Pada tulisan ini, kita akan membahas mengenai akad tawarruq dalam transaksi keuangan syariah. Akad tawarruq merupakan transaksi yang melibatkan pembeli, penjual, dan pihak ketiga dalam sebuah skema kredit yang kemudian dijual kembali secara kontan. Meskipun akad ini telah mendapat persetujuan dari ulama Syafi’iyah, namun terdapat perdebatan mengenai legalitasnya karena melibatkan unsur hiyal atau rekayasa dagang.

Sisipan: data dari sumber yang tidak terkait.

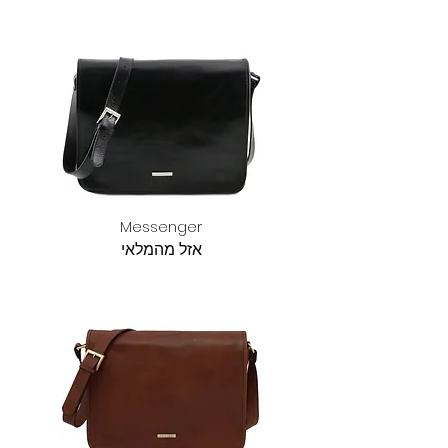
Messenger
אזל מהמלאי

Dalam fatwa DSN MUI No. 82 Tahun 2011, dijelaskan bahwa kebolehan akad tawarruq dalam pandangan Syafi’iyah didasari oleh bai’ haqîqî, yaitu jual beli sebenarnya antara penjual dan pembeli dengan saling qabdlu. Namun, terdapat perhatian khusus terkait dengan akad tawarruq yang hanya didasarkan pada dokumen tanpa adanya transaksi fisik.
Mekanisme tawarruq ini juga terkait dengan perdagangan komoditi di bursa berdasarkan prinsip syariah. Perdagangan dapat berbentuk serah terima fisik atau lanjutan, dengan ketentuan tertentu yang harus dipenuhi sesuai dengan fatwa yang berlaku. Contoh konkritnya adalah ketika sebuah Lembaga Keuangan Syariah membutuhkan liquiditas dari Bank Syari’ah untuk membeli suatu barang dengan skema kredit.
Dalam konteks tawarruq, terjadi perwakilan berganda di mana pihak Bank Syari’ah bertindak sebagai wakil dari Lembaga Keuangan Syariah dalam proses transaksi. Meskipun terdapat keuntungan yang diperoleh oleh pihak Bank Syari’ah dari hasil penjualan, namun hal ini masih sesuai dengan prinsip syariah yang berlaku.
Meskipun terdapat kontroversi seputar legalitas akad tawarruq dalam transaksi keuangan syariah, namun penting untuk memperhatikan bahwa fatwa-fatwa yang dikeluarkan oleh lembaga-lembaga terkait telah menjadi pedoman dalam menjalankan transaksi sesuai dengan prinsip syariah yang berlaku. Dengan demikian, pemahaman yang mendalam mengenai mekanisme tawarruq dan prinsip syariah menjadi kunci dalam menjalankan transaksi keuangan yang sesuai dengan nilai-nilai syariah.